From the journal of Jonah Lancroft, 1867

There is no record of the village referenced in this entry.

In the months following the Breaking Moon, a cold descended upon the world as if to numb it for the carnage of a burgeoning war. That night’s victories prevented the Full Bloods from spreading the Half Breed plague across an entire continent in a matter of hours. Only as autumn sank into winter did the Skinners realize how close humanity had been to the brink of its destruction. Although the Full Bloods had been stopped before, using the earth’s own energies to spread the Breaking, the Half Breeds had still been unleashed, and their bite was still just as deadly.

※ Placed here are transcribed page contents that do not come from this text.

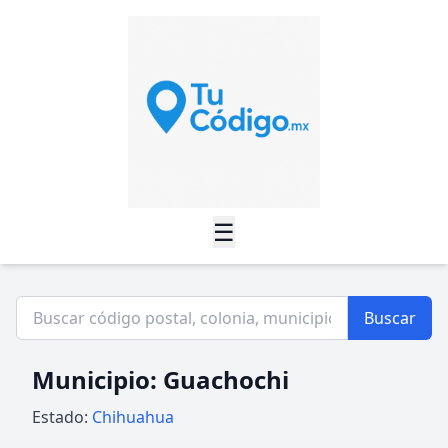
☰
Buscar
Municipio: Guachochi
Estado:
Chihuahua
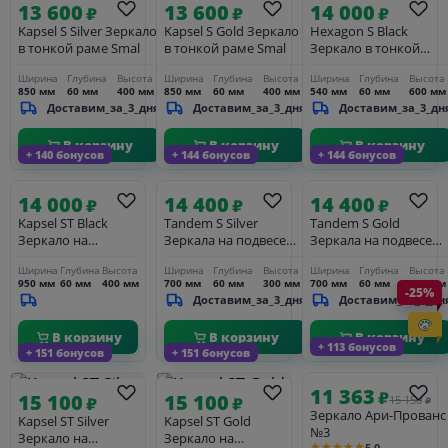
13 600
13 600
14 000
₽
₽
₽
Kapsel S Silver Зеркало
Kapsel S Gold Зеркало
Hexagon S Black
в тонкой раме Smal
в тонкой раме Smal
Зеркало в тонкой
раме Smal
Ширина
Глубина
Высота
Ширина
Глубина
Высота
Ширина
Глубина
Высота
850 мм
60 мм
400 мм
850 мм
60 мм
400 мм
540 мм
60 мм
600 мм
Доставим_за_3_дня
Доставим_за_3_дня
Доставим_за_3_дн
В корзину
В корзину
В корзину
+ 140 бонусов
+ 144 бонусов
+ 144 бонусов
14 000
14 400
14 400
₽
₽
₽
Kapsel ST Black
Tandem S Silver
Tandem S Gold
Зеркало на
Зеркала на подвесе
Зеркала на подвесе
подвесе 10см
10см
10см
Ширина
Глубина
Высота
Ширина
Глубина
Высота
Ширина
Глубина
Высота
950 мм
60 мм
400 мм
700 мм
60 мм
300 мм
700 мм
60 мм
300 мм
-25%
Доставим_за_3_дня
Доставим_за_3_дн
В корзину
В корзину
В корзину
+ 113 бонусов
+ 151 бонусов
+ 151 бонусов
11 363
₽
15 100
15 100
₽
₽
15 150
₽
Зеркало Ари-Прованс
Kapsel ST Silver
Kapsel ST Gold
№3
Зеркало на
Зеркало на
★★★★★
5.0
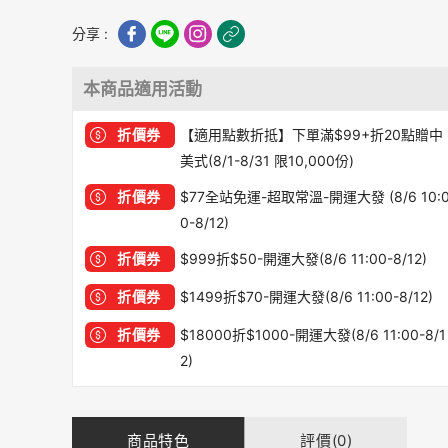
分享 :
本商品適用活動
折價券
【適用點數折抵】下單滿$99+折20點贈中
美式(8/1-8/31 限10,000份)
折價券
$77全站免運-超取常溫-開運大發 (8/6 10:
0-8/12)
折價券
$999折$50-開運大發(8/6 11:00-8/12)
折價券
$1499折$70-開運大發(8/6 11:00-8/12)
折價券
$18000折$1000-開運大發(8/6 11:00-8/1
2)
商品特色
評價(0)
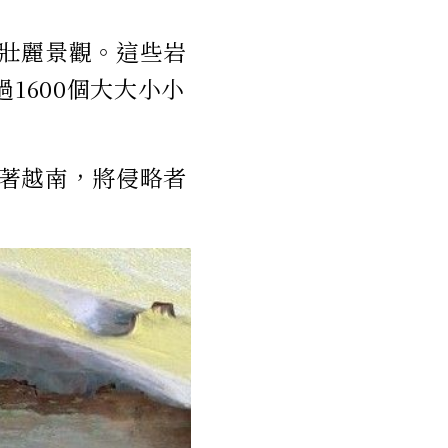
壯麗景觀。這些岩
1600個大大小小
著越南，將侵略者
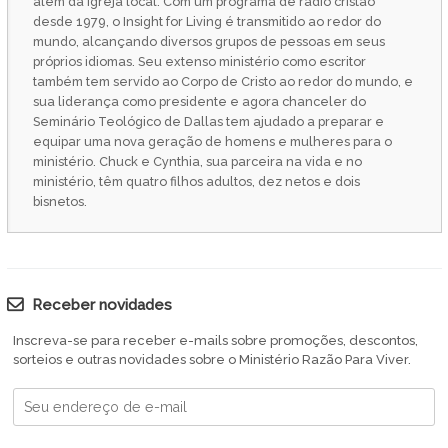
além da igreja local. Com um programa de rádio cristão
desde 1979, o Insight for Living é transmitido ao redor do
mundo, alcançando diversos grupos de pessoas em seus
próprios idiomas. Seu extenso ministério como escritor
também tem servido ao Corpo de Cristo ao redor do mundo, e
sua liderança como presidente e agora chanceler do
Seminário Teológico de Dallas tem ajudado a preparar e
equipar uma nova geração de homens e mulheres para o
ministério. Chuck e Cynthia, sua parceira na vida e no
ministério, têm quatro filhos adultos, dez netos e dois
bisnetos.
Receber novidades
Inscreva-se para receber e-mails sobre promoções, descontos,
sorteios e outras novidades sobre o Ministério Razão Para Viver.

Angry breaths spewed from the mouths of shapeshifters as they roamed city streets in packs. Humans shivered in their homes, their tired eyes watchful over the barrels of hunting rifles or shotguns. Such weaponry had been bought up rapidly once the werewolves spread throughout the country, despite the fact that normal ammunition was somehow becoming increasingly useless against the creatures that seemed to have grown thicker coats for the winter. When a shot was fired, the noise drew sharp, black eyes toward its source. Even if that bullet had somehow dropped one of the Half Breeds, others would stampede the would-be hunter and decorate the stark white ground in a spattering of dark red.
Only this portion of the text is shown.